▶ WORK INSTRUCTIONS:
Determine how many lines of the entries include the word "นสดช", and report that number with no further text.

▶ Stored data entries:
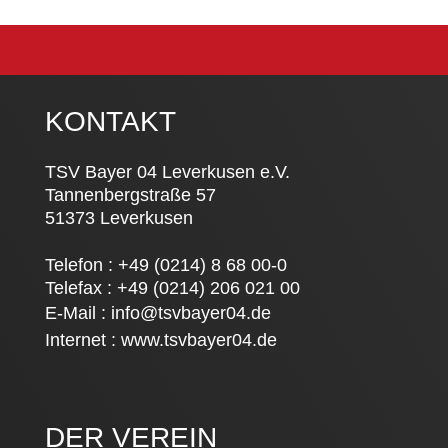
KONTAKT
TSV Bayer 04 Leverkusen e.V.
Tannenbergstraße 57
51373 Leverkusen
Telefon : +49 (0214) 8 68 00-0
Telefax : +49 (0214) 206 021 00
E-Mail :
info@tsvbayer04.de
Internet :
www.tsvbayer04.de
DER VEREIN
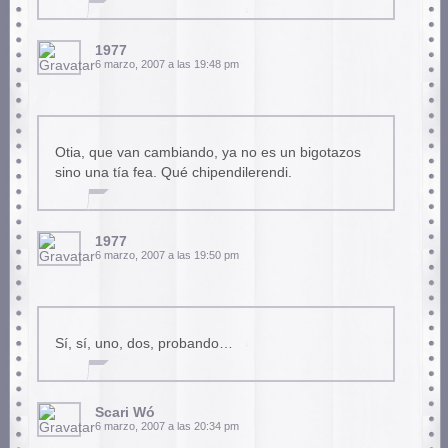
1977
6 marzo, 2007 a las 19:48 pm
Otia, que van cambiando, ya no es un bigotazos
sino una tía fea. Qué chipendilerendi.
1977
6 marzo, 2007 a las 19:50 pm
Sí, sí, uno, dos, probando…
Scari Wó
6 marzo, 2007 a las 20:34 pm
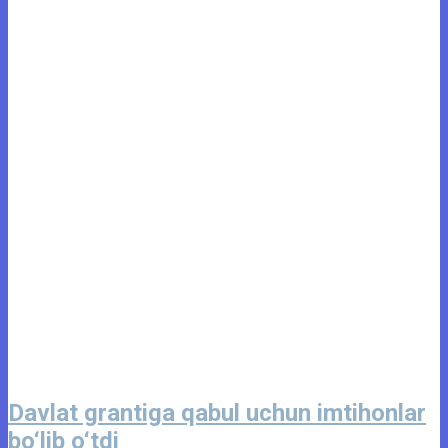
Davlat grantiga qabul uchun imtihonlar
bo‘lib o‘tdi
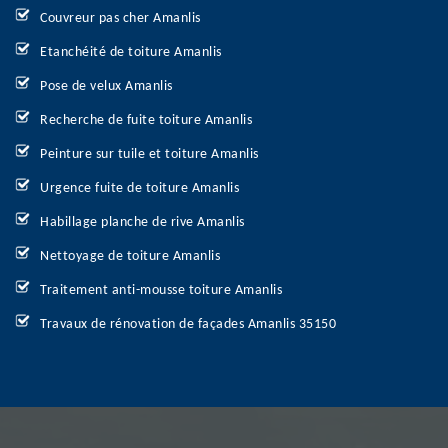
Couvreur pas cher Amanlis
Etanchéité de toiture Amanlis
Pose de velux Amanlis
Recherche de fuite toiture Amanlis
Peinture sur tuile et toiture Amanlis
Urgence fuite de toiture Amanlis
Habillage planche de rive Amanlis
Nettoyage de toiture Amanlis
Traitement anti-mousse toiture Amanlis
Travaux de rénovation de façades Amanlis 35150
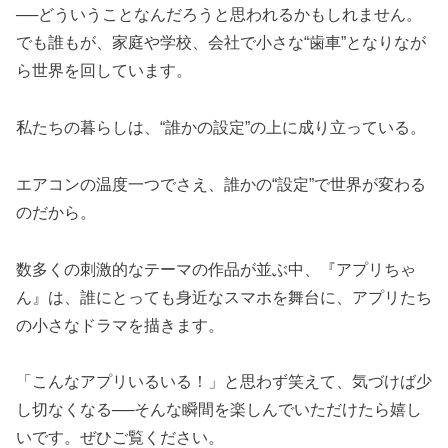
──どういうことなんだろうと思われるかもしれません。
でも誰もが、家庭や学校、会社で小さな“歯車”となりなが
ら世界を回しています。
私たちの暮らしは、“誰かの設定”の上に成り立っている。
エアコンの温度一つでさえ、誰かの“設定”で世界が変わる
のだから。
数多くの刺激的なテーマの作品が並ぶ中、『アプリちゃ
ん』は、誰にとっても身近なスマホを舞台に、アプリたち
の小さなドラマを描きます。
「こんなアプリいるいる！」と思わず笑えて、気づけば少
し切なくなる──そんな瞬間を楽しんでいただけたら嬉し
いです。ぜひご覧ください。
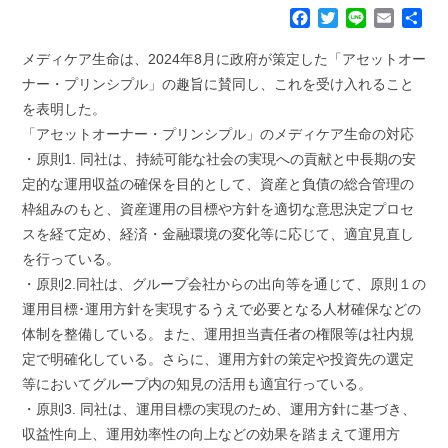
F
T
L
E
共
a
w
i
m
有
c
i
n
a
メディケア生命は、2024年8月に政府が策定した「アセットオー
e
t
e
i
ナー・プリンシプル」の趣旨に賛同し、これを受け入れること
b
t
l
を表明した。
o
e
「アセットオーナー・プリンシプル」のメディケア生命の対応
o
r
k
・原則1. 同社は、持続可能な社会の実現への貢献と中長期の安
定的な運用収益の確保を目的として、資産と負債の総合管理の
枠組みのもと、資産運用の目標や方針を適切な意思決定プロセ
スを経て定め、経済・金融環境の変化等に応じて、適宜見直し
を行っている。
・原則2.同社は、グループ会社からの出向等を通じて、原則１の
運用目標･運用方針を実現するうえで必要となる人材確保などの
体制を整備している。また、運用担当責任者の権限等は社内規
定で明確化している。さらに、運用方針の策定や投資先の選定
等においてグループ内の知見の活用も適宜行っている。
・原則3. 同社は、運用目標の実現のため、運用方針に基づき、
収益性向上、運用効率性の向上などの効果を踏まえて運用方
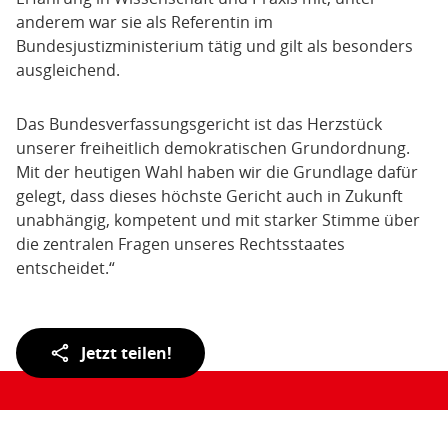
anderem war sie als Referentin im
Bundesjustizministerium tätig und gilt als besonders
ausgleichend.
Das Bundesverfassungsgericht ist das Herzstück
unserer freiheitlich demokratischen Grundordnung.
Mit der heutigen Wahl haben wir die Grundlage dafür
gelegt, dass dieses höchste Gericht auch in Zukunft
unabhängig, kompetent und mit starker Stimme über
die zentralen Fragen unseres Rechtsstaates
entscheidet.“
Teilen
Jetzt teilen!
der
Seite:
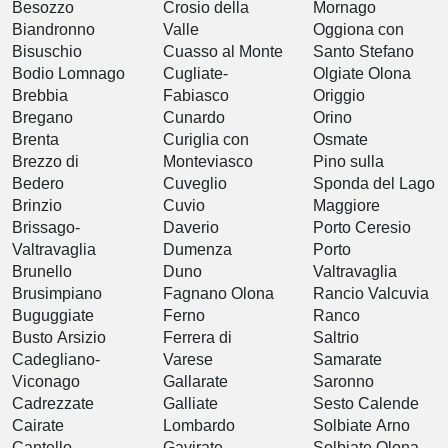
Besozzo
Crosio della
Mornago
Biandronno
Valle
Oggiona con
Bisuschio
Cuasso al Monte
Santo Stefano
Bodio Lomnago
Cugliate-
Olgiate Olona
Brebbia
Fabiasco
Origgio
Bregano
Cunardo
Orino
Brenta
Curiglia con
Osmate
Brezzo di
Monteviasco
Pino sulla
Bedero
Cuveglio
Sponda del Lago
Brinzio
Cuvio
Maggiore
Brissago-
Daverio
Porto Ceresio
Valtravaglia
Dumenza
Porto
Brunello
Duno
Valtravaglia
Brusimpiano
Fagnano Olona
Rancio Valcuvia
Buguggiate
Ferno
Ranco
Busto Arsizio
Ferrera di
Saltrio
Cadegliano-
Varese
Samarate
Viconago
Gallarate
Saronno
Cadrezzate
Galliate
Sesto Calende
Cairate
Lombardo
Solbiate Arno
Cantello
Gavirate
Solbiate Olona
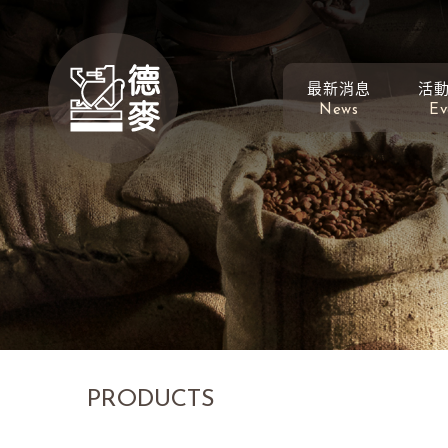
最新消息
活
News
Ev
PRODUCTS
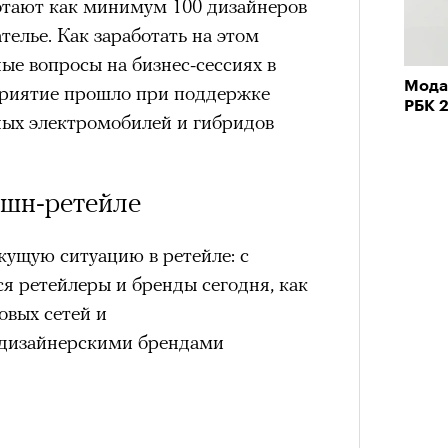
отают как минимум 100 дизайнеров
телье. Как заработать на этом
ые вопросы на бизнес-сессиях в
состоянием предельной
Мода 
Можн
риятие прошло при поддержке
м
исчезает информационный шум
и
РБК 
в пр
ых электромобилей и гибридов
ий момент.
опыта
и вызывают
мощный выброс
зг запоминает восхождение как один
эшн-ретейле
 жизни.
ановится способом выйти из
ущую ситуацию в ретейле: с
 и
почувствовать контроль над собой
.
я ретейлеры и бренды сегодня, как
овых сетей и
опасности в горах создает между
е связи и чувство доверия
.
 дизайнерскими брендами
уществование «гена высоты», но
му чаще тянутся люди с высокой
и готовностью к риску.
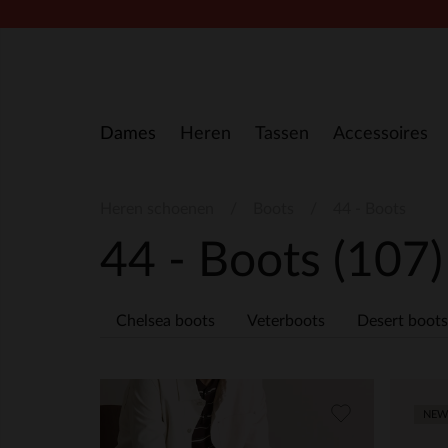
Doorgaan naar artikel
Dames
Heren
Tassen
Accessoires
Heren schoenen
Boots
44 - Boots
44 - Boots
(107)
Chelsea boots
Veterboots
Desert boots
NEW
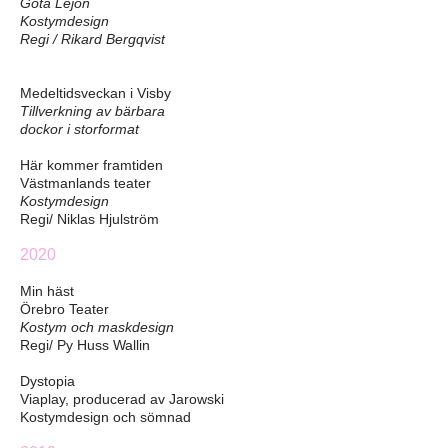
Göta Lejon
Kostymdesign
Regi / Rikard Bergqvist
Medeltidsveckan i Visby
Tillverkning av bärbara
dockor i storformat
Här kommer framtiden
Västmanlands teater
Kostymdesign
Regi/ Niklas Hjulström
2020
Min häst
Örebro Teater
Kostym
och maskdesign
Regi/ Py Huss Wallin
Dystopia
Viaplay, producerad av Jarowski
Kostymdesign och sömnad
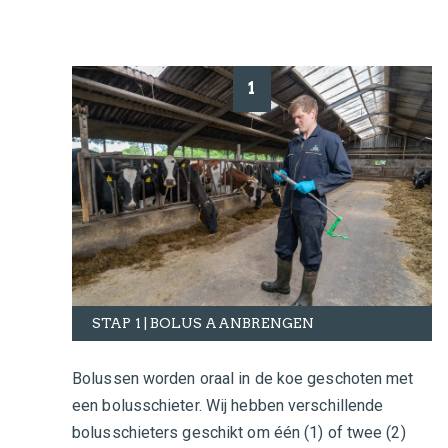
1
STAP 1 | BOLUS AANBRENGEN
Bolussen worden oraal in de koe geschoten met
een bolusschieter. Wij hebben verschillende
bolusschieters geschikt om één (1) of twee (2)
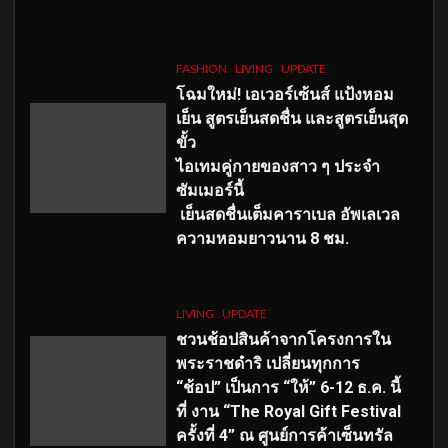
FASHION
LIVING
UPDATE
โฉมใหม่
! เอเวอร์เซ้นส์ แป้งหอม
เย็น สูตรเย็นสดชื่น และสูตรเย็นสุด
ขั้ว
ไอเทมคู่กายของสาว ๆ ประจำ
ซัมเมอร์นี้
เย็นสดชื่นเต็มคาราเบล อัพเลเวล
ความหอมยาวนาน
8
ชม.
LIVING
UPDATE
ชวนช้อปสินค้าจากโครงการใน
พระราชดำริ เปลี่ยนทุกการ
“ช้อป” เป็นการ “ให้” 6-12 ธ.ค. นี้
ที่ งาน “The Royal Gift Festival
ครั้งที่ 4” ณ ศูนย์การค้าเซ็นทรัล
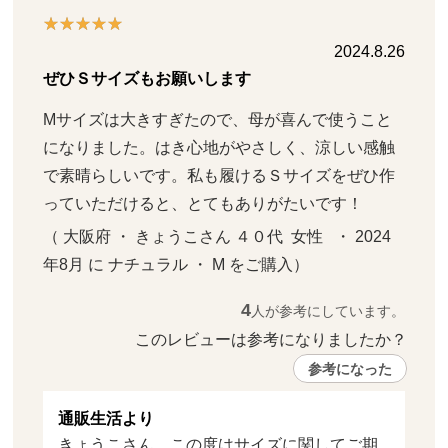
2024.8.26
ぜひＳサイズもお願いします
Мサイズは大きすぎたので、母が喜んで使うこと
になりました。はき心地がやさしく、涼しい感触
で素晴らしいです。私も履けるＳサイズをぜひ作
っていただけると、とてもありがたいです！
（ 大阪府 ・ きょうこさん ４０代  女性   ・ 2024
年8月 に ナチュラル ・ M をご購入）
4
人が参考にしています。
このレビューは参考になりましたか？ 
参考になった
通販生活より
きょうこさん、この度はサイズに関してご期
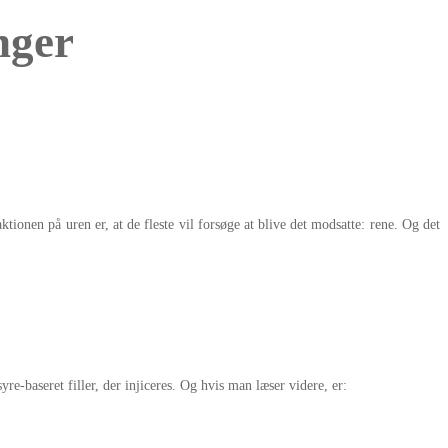
nger
tionen på uren er, at de fleste vil forsøge at blive det modsatte: rene. Og det
e-baseret filler, der injiceres. Og hvis man læser videre, er:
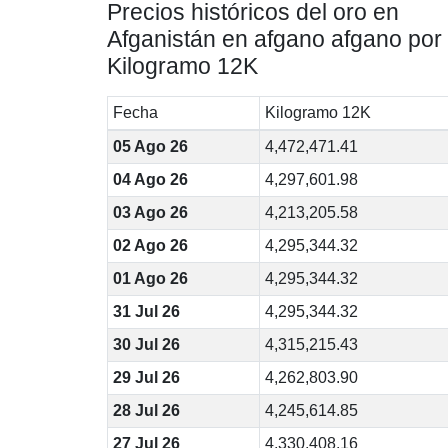
Precios históricos del oro en
Afganistán en afgano afgano por
Kilogramo 12K
Fecha
Kilogramo 12K
05 Ago 26
4,472,471.41
04 Ago 26
4,297,601.98
03 Ago 26
4,213,205.58
02 Ago 26
4,295,344.32
01 Ago 26
4,295,344.32
31 Jul 26
4,295,344.32
30 Jul 26
4,315,215.43
29 Jul 26
4,262,803.90
28 Jul 26
4,245,614.85
27 Jul 26
4,330,408.16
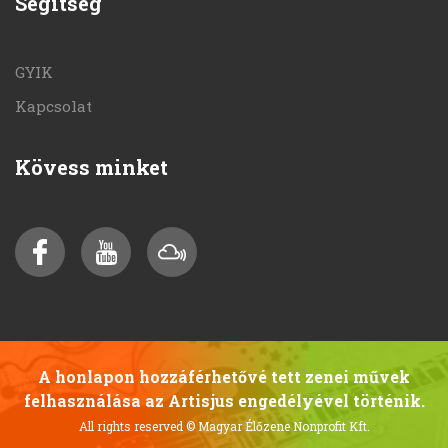
Segítség
GYIK
Kapcsolat
Kövess minket
A honlapon hozzáférhetővé tett zenei művek
felhasználása az Artisjus engedélyével történik.
All rights reserved
© Magyar Élőzene Nonprofit Kft.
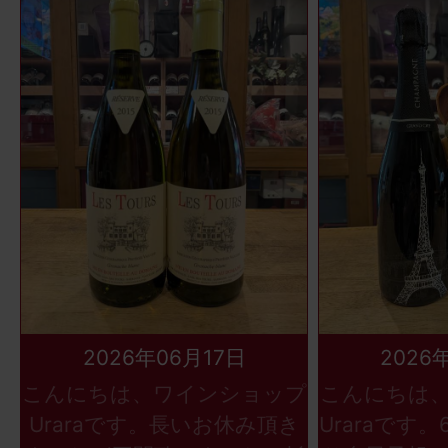
2026年06月17日
2026
こんにちは、ワインショップ
こんにちは
Uraraです。長いお休み頂き
Uraraです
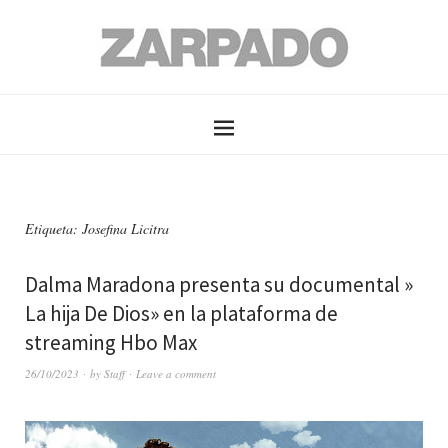
Etiqueta: Josefina Licitra
Dalma Maradona presenta su documental »
La hija De Dios» en la plataforma de
streaming Hbo Max
26/10/2023
by
Staff
Leave a comment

▶ EXERCISE OUTPUT:
2